WHAT YOU ARE ASKED TO DO: Return each line of the listing in which the word "folder" appears.
━━━ EXERCISE DATA ━━━
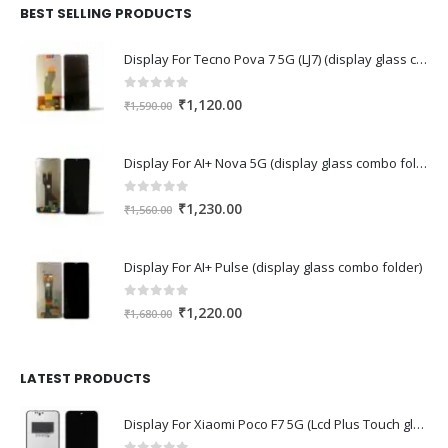
₹2,110.00.
₹1,430.00.
BEST SELLING PRODUCTS
Display For Tecno Pova 7 5G (LJ7) (display glass combo folder)
0
out of 5
Original
Current
₹
1,120.00
₹
1,590.00
price
price
was:
is:
Display For AI+ Nova 5G (display glass combo folder)
₹1,590.00.
₹1,120.00.
0
out of 5
Original
Current
₹
1,230.00
₹
1,560.00
price
price
was:
is:
Display For AI+ Pulse (display glass combo folder)
₹1,560.00.
₹1,230.00.
0
out of 5
Original
Current
₹
1,220.00
₹
1,680.00
price
price
was:
is:
₹1,680.00.
₹1,220.00.
LATEST PRODUCTS
Display For Xiaomi Poco F7 5G (Lcd Plus Touch glass combo folder)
━━━
TASK SOLUTION:
Display For Tecno Pova 7 5G (LJ7) (display glass combo folder)
Display For AI+ Nova 5G (display glass combo folder)
Display For AI+ Pulse (display glass combo folder)
Display For Xiaomi Poco F7 5G (Lcd Plus Touch glass combo folder)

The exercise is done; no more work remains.